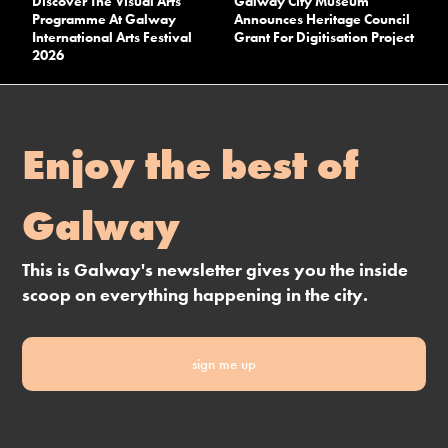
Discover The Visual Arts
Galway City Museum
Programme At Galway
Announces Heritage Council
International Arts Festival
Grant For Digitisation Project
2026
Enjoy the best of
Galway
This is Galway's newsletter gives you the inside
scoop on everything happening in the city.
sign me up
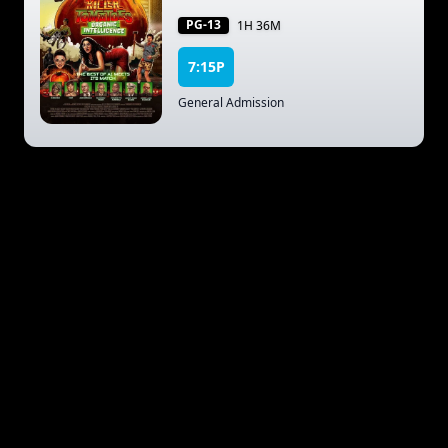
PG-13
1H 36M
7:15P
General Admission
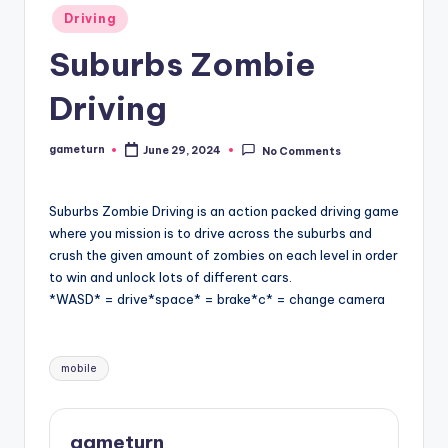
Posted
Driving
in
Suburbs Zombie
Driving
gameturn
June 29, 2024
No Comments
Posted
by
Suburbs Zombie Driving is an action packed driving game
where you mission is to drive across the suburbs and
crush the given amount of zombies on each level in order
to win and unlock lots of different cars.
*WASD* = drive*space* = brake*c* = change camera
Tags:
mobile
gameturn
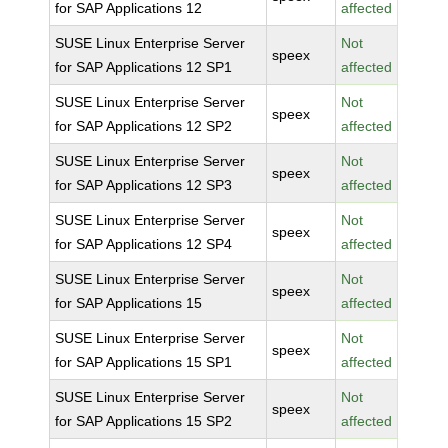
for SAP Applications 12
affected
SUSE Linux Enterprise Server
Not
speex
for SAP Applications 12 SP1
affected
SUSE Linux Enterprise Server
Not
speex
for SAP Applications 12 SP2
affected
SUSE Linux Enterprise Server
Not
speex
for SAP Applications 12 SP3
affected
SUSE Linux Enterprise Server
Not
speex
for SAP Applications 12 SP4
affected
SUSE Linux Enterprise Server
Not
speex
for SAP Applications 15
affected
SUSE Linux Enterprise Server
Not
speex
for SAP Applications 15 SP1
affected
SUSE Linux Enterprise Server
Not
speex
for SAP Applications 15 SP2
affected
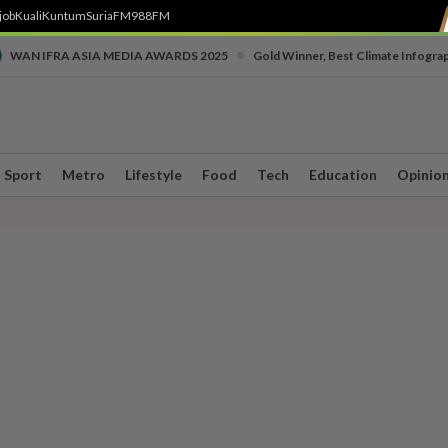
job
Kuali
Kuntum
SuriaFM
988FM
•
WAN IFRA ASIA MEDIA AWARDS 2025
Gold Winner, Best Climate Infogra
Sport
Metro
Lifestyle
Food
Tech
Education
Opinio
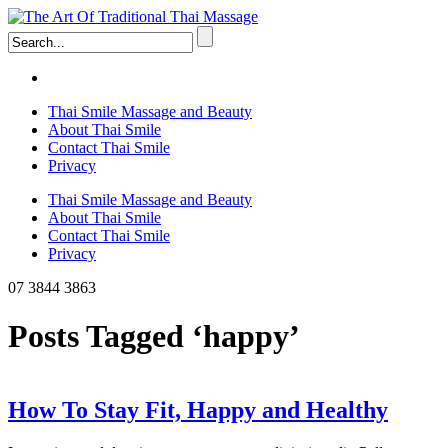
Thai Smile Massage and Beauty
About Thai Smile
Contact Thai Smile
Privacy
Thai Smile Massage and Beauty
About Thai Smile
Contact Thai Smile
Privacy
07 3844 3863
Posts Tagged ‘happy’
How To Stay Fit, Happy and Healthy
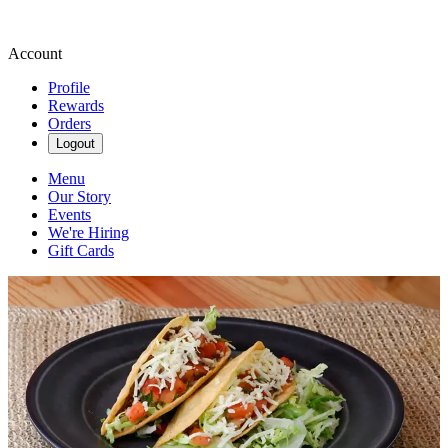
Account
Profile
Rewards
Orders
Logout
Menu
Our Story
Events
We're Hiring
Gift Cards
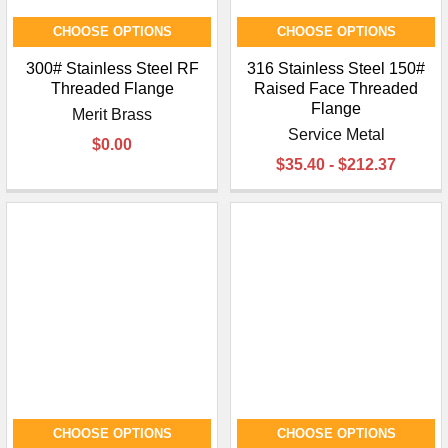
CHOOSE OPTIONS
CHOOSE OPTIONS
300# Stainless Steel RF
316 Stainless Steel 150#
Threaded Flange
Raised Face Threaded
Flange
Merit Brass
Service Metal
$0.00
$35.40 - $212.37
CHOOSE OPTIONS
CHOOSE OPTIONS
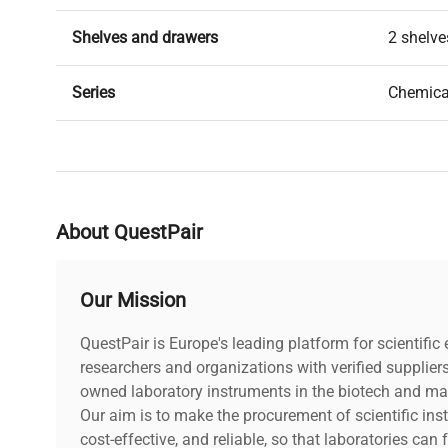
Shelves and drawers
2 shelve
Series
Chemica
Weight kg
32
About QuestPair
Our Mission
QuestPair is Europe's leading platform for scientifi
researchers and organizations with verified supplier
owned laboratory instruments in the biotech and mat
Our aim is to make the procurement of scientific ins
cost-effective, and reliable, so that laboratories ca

++++++++++

WHAT THE TASK REQUIRES:
There should be an exact restatement of the lines from the line with "Raised Face Threaded" through the last line of the entries above, and no pictures in it.

YOUR SOLUTION:
Raised Face Threaded
Flange
Merit Brass
Service Metal
$0.00
$35.40 - $212.37
CHOOSE OPTIONS
CHOOSE OPTIONS
Shelves and drawers
2 shelve
Series
Chemica
Weight kg
32
About QuestPair
Our Mission
QuestPair is Europe's leading platform for scientifi
researchers and organizations with verified supplier
owned laboratory instruments in the biotech and mat
Our aim is to make the procurement of scientific ins
cost-effective, and reliable, so that laboratories ca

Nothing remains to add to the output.